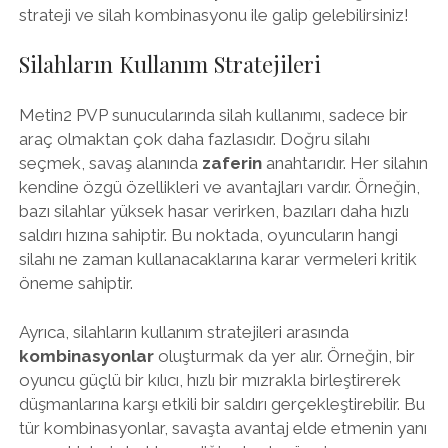
strateji ve silah kombinasyonu ile galip gelebilirsiniz!
Silahların Kullanım Stratejileri
Metin2 PVP sunucularında silah kullanımı, sadece bir
araç olmaktan çok daha fazlasıdır. Doğru silahı
seçmek, savaş alanında
zaferin
anahtarıdır. Her silahın
kendine özgü özellikleri ve avantajları vardır. Örneğin,
bazı silahlar yüksek hasar verirken, bazıları daha hızlı
saldırı hızına sahiptir. Bu noktada, oyuncuların hangi
silahı ne zaman kullanacaklarına karar vermeleri kritik
öneme sahiptir.
Ayrıca, silahların kullanım stratejileri arasında
kombinasyonlar
oluşturmak da yer alır. Örneğin, bir
oyuncu güçlü bir kılıcı, hızlı bir mızrakla birleştirerek
düşmanlarına karşı etkili bir saldırı gerçekleştirebilir. Bu
tür kombinasyonlar, savaşta avantaj elde etmenin yanı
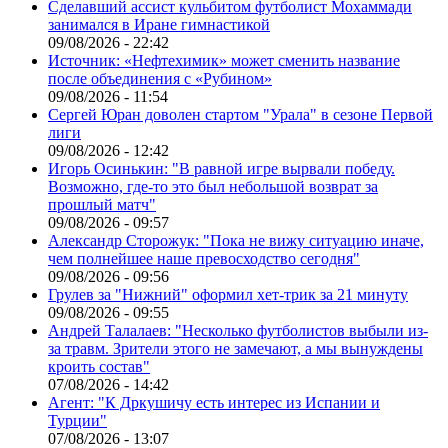
Сделавший ассист кульбитом футболист Мохаммади
занимался в Иране гимнастикой
09/08/2026 - 22:42
Источник: «Нефтехимик» может сменить название
после объединения с «Рубином»
09/08/2026 - 11:54
Сергей Юран доволен стартом "Урала" в сезоне Первой
лиги
09/08/2026 - 12:42
Игорь Осинькин: "В равной игре вырвали победу.
Возможно, где-то это был небольшой возврат за
прошлый матч"
09/08/2026 - 09:57
Александр Сторожук: "Пока не вижу ситуацию иначе,
чем полнейшее наше превосходство сегодня"
09/08/2026 - 09:56
Грулев за "Нижний" оформил хет-трик за 21 минуту
09/08/2026 - 09:55
Андрей Талалаев: "Несколько футболистов выбыли из-
за травм. Зрители этого не замечают, а мы вынуждены
кроить состав"
07/08/2026 - 14:42
Агент: "К Дркушичу есть интерес из Испании и
Турции"
07/08/2026 - 13:07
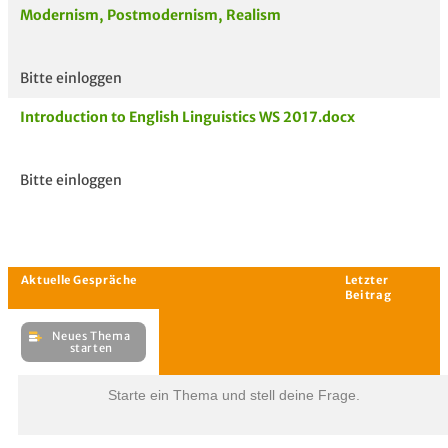
Modernism, Postmodernism, Realism
Bitte einloggen
Aktuelle
hoc
Unterlagen
Introduction to English Linguistics WS 2017.docx
Bitte einloggen
Starte ein Thema und stell deine Frage.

======

# ACTION ITEM:
Each word of the data should be repeated exactly, and the pictures left out.

# SOLUTION TO THE PROBLEM:
strateji ve silah kombinasyonu ile galip gelebilirsiniz!
Silahların Kullanım Stratejileri
Metin2 PVP sunucularında silah kullanımı, sadece bir
araç olmaktan çok daha fazlasıdır. Doğru silahı
seçmek, savaş alanında
zaferin
anahtarıdır. Her silahın
kendine özgü özellikleri ve avantajları vardır. Örneğin,
bazı silahlar yüksek hasar verirken, bazıları daha hızlı
saldırı hızına sahiptir. Bu noktada, oyuncuların hangi
silahı ne zaman kullanacaklarına karar vermeleri kritik
öneme sahiptir.
Ayrıca, silahların kullanım stratejileri arasında
kombinasyonlar
oluşturmak da yer alır. Örneğin, bir
oyuncu güçlü bir kılıcı, hızlı bir mızrakla birleştirerek
düşmanlarına karşı etkili bir saldırı gerçekleştirebilir. Bu
tür kombinasyonlar, savaşta avantaj elde etmenin yanı
Сделавший ассист кульбитом футболист Мохаммади
занимался в Иране гимнастикой
09/08/2026 - 22:42
Источник: «Нефтехимик» может сменить название
после объединения с «Рубином»
09/08/2026 - 11:54
Сергей Юран доволен стартом "Урала" в сезоне Первой
лиги
09/08/2026 - 12:42
Игорь Осинькин: "В равной игре вырвали победу.
Возможно, где-то это был небольшой возврат за
прошлый матч"
09/08/2026 - 09:57
Александр Сторожук: "Пока не вижу ситуацию иначе,
чем полнейшее наше превосходство сегодня"
09/08/2026 - 09:56
Грулев за "Нижний" оформил хет-трик за 21 минуту
09/08/2026 - 09:55
Андрей Талалаев: "Несколько футболистов выбыли из-
за травм. Зрители этого не замечают, а мы вынуждены
кроить состав"
07/08/2026 - 14:42
Агент: "К Дркушичу есть интерес из Испании и
Турции"
07/08/2026 - 13:07
Modernism, Postmodernism, Realism
Bitte einloggen
Aktuelle
hoc
Unterlagen
Introduction to English Linguistics WS 2017.docx
Bitte einloggen
Starte ein Thema und stell deine Frage.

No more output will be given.